06.15.09 | 2:19 PM ET

Stone Town photo by Christopher Vourlias

It was noon and the sun was heavy and here was Ken, red-faced and plucking the shirt from his chest. We were waiting for his father, Ikrima, a local hustler who’d promised to find me an apartment by the end of the day. Around us the streets of Stone Town were abuzz with the music of Zanzibari life: women chattering over pots of maize meal, men clacking stones into the empty pods of a bhao board. The muezzins chanted, “God is great, God is great.” Ken might have argued the point.

We’d been pounding the pavement all morning, his stubby legs needing two steps to match the ground I covered in a single stride. God’s greatness looked increasingly debatable.

“It’s OK, it’s OK,” he said, tugging at his collar, while his face suggested the stations of the cross.

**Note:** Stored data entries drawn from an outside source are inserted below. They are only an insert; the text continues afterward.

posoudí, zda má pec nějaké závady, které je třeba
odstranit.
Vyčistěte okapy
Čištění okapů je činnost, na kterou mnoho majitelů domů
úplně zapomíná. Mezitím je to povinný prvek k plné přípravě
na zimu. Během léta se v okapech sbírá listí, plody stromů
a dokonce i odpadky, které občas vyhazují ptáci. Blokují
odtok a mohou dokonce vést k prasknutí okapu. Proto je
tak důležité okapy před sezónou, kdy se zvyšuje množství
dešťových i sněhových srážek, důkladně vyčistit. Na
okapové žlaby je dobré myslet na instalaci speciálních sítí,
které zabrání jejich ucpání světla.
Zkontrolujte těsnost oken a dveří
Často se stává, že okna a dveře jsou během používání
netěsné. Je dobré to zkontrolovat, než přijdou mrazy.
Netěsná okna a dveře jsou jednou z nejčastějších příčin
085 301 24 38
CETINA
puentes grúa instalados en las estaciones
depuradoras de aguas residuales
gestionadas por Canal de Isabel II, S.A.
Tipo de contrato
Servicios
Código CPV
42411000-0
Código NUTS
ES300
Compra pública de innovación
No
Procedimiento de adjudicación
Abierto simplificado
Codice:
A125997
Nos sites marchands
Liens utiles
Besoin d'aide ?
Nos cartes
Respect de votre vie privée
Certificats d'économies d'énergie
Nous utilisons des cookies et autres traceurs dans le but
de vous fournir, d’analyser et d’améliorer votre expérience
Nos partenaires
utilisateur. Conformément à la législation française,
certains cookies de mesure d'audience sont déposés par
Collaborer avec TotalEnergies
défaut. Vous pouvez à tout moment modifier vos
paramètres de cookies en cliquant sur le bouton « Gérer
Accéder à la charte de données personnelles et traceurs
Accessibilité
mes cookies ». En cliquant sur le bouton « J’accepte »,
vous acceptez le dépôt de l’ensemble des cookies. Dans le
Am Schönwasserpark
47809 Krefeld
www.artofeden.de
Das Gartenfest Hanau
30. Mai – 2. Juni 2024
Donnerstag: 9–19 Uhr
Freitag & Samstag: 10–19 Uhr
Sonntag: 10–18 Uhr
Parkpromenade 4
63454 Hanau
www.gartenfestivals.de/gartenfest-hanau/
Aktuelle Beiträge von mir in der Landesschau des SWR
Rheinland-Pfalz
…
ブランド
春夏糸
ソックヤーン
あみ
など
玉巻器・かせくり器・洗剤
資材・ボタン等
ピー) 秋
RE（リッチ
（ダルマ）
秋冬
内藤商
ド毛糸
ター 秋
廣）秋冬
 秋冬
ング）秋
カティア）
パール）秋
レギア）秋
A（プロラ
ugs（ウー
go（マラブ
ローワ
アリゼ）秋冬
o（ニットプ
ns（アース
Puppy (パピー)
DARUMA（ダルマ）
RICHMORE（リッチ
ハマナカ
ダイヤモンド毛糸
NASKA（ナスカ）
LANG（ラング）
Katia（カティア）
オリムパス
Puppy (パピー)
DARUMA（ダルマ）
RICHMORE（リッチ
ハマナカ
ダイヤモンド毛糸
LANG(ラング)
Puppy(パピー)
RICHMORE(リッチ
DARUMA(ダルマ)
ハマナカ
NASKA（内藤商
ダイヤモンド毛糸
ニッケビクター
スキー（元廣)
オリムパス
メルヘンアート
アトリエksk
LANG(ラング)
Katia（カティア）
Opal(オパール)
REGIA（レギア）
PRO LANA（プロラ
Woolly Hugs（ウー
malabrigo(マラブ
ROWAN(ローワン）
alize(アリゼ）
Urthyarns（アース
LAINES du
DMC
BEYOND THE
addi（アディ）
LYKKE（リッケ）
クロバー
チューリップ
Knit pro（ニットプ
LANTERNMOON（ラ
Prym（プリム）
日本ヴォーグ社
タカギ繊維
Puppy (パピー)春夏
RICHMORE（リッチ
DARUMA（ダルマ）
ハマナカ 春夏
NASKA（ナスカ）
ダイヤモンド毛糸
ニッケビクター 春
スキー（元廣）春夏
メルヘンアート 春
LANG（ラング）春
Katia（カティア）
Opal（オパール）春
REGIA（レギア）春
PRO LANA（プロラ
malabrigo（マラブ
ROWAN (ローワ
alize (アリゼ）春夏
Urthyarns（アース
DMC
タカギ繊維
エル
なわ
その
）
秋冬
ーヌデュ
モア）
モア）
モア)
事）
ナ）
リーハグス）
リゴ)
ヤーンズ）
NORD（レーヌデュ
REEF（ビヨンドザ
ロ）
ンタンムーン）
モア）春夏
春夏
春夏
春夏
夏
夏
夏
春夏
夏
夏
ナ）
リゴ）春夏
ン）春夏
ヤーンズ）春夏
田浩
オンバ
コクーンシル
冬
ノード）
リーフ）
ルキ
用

Just a few days before I’d been skipping across the waves aboard the Sea Star ferry, watching the green line of Zanzibar’s palm-fringed shores scroll past. After nearly two years of traveling I’d come to Zanzibar for an extended breather—a chance to unpack my bags, iron my shirts and settle into the sort of purposeful domesticity that no 30-year-old travel writer should so desperately crave. I had none of the intrepid, buccaneering spirit of the Burtons and Spekes, the Stanleys and Lugards and Livingstones, who had come to Zanzibar to prepare their grand caravans for expeditions into the forbidding African interior. My hopes were more modest: a couple of months of good seafood and steady boozing, maybe some promiscuous Europeans cavorting around the beaches in skimpy swimwear.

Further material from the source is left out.